St Mary’s and Clearwater Valley Hospitals and the Kamiah Medical Clinic joined forces with the Health Occupations Student Associations at Prairie and Orofino High Schools to plant a pinwheel garden at the entrance to their medical facilities.  Because April is National Child Abuse Prevention Month, HOSA and the medical facilities planted their pinwheel gardens on April 1.  The pinwheels and a sign describing the project will remain during the month.
“One of the biggest steps we can take to prevent child abuse is to raise awareness within communities, large and small.  Small actions like sitting with a crying baby can make a big difference in a new parent’s life.  Get to know the children on your block.  Parents, grandparents, neighbors, elected officials, law enforcement personnel and everyone within our towns and cities should also know what resources are available for parents and child care givers,” said Roger Sherman, Director, Idaho Children’s Trust Fund.  “Any where there is a child at risk each of us needs to step forward and help ease the situation.”
Sherman suggests calling the Idaho Careline, 2-1-1, for information about local resources for children and families at risk.
The OB Departments of CVHC and SMHC recently adopted the Period of Purple Crying curriculum in their childbirth education classes. It is a new way to understand a baby’s crying.  According to research, most shaken baby events occur due to caregiver frustration with unexplained infant crying.  The program is designed to educate parents, caregivers and society at large about the normal, early infant developmental stage called purple crying and how to handle it.

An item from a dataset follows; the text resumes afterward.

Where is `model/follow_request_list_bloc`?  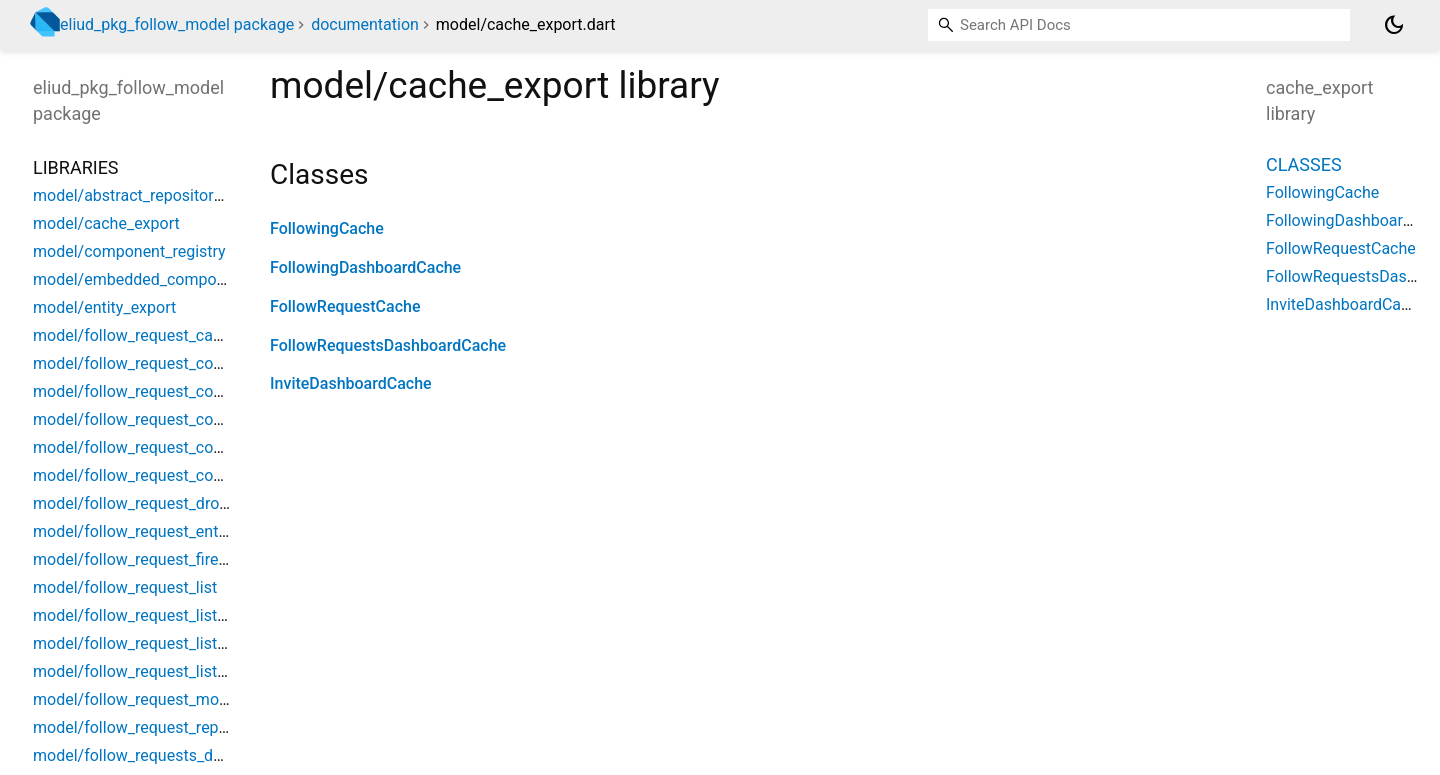 model/follow_request_list_bloc is located at coordinates (144, 615).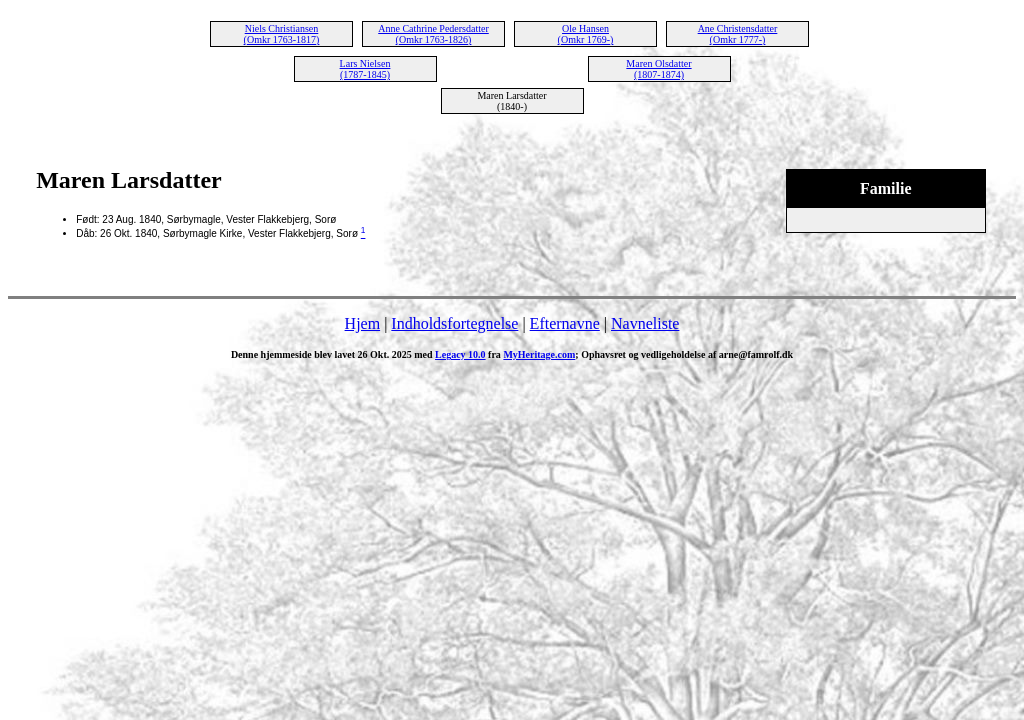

According to Dr. Ronald Barr, a professor of community child health research and a developmental pediatrician at the University of British Columbia, there is a period of normal infant crying beginning at about two weeks of age, peaking between 2-3 months and decreasing around 3-5 months.  He said this crying is unexpected, resists soothing, is long lasting and occurs more in the evening.  He uses the word, period, to let caregivers know that this experience of increased, frustrating crying is temporary and eventually comes to an end.
“Our OB departments are giving new parents a ten minute Period of Purple Crying DVD and an 11 page booklet that is theirs to keep to show their families and their infant’s caregivers. When we give them the DVD we explain that healthy babies can cry a lot in the first 5 months of life. The DVD is a new way to understand this crying. It explains what is normal, what you can expect when your baby cries, and how to keep your baby safe,” said Barb Michels, SMH OB Coordinator.  “I also gave area schools a copy for their health and similar classes to inform student caregivers and future parents about this phase of an infant’s life.”
More information on the program is available through www.PURPLEcrying.info .Another source for information on shaken baby syndrome and its prevention is www.stopsbs.net. For those without internet access both hospitals have information on the period of Purple crying, shaken baby syndrome and tips on how to bond with your baby designed for grandparents, fathers and caregivers.
“Any parent or caregiver who is becoming increasingly frustrated with the child’s behavior should reach out.  There are people or agencies to call who are in a position to help.  Our hospitals are also one resource and are staffed 24/7.  Just ask for someone in the OB department.  No one should feel alone and unsupported,” said Cheri Carter, RN, CVHC Childbirth Educator and OHS HOSA advisor.

The PHS Health Occupations Student Association joined with staff from St. Mary’s Hospital to plant a pinwheel garden to raise awareness during April, Child Abuse Prevention Month. Pictured (-r) are Dani Cochran, Ashley Shumway, Jennifer Cochran, Demetria Reiner, Kayla Johnson, Brock Heath, Seth Guyer, Conner Rieman, Brenda Kaschmitter, Arlene Baerlocher, Peggy Goeckner, Nita Chandler and Donna Tanner.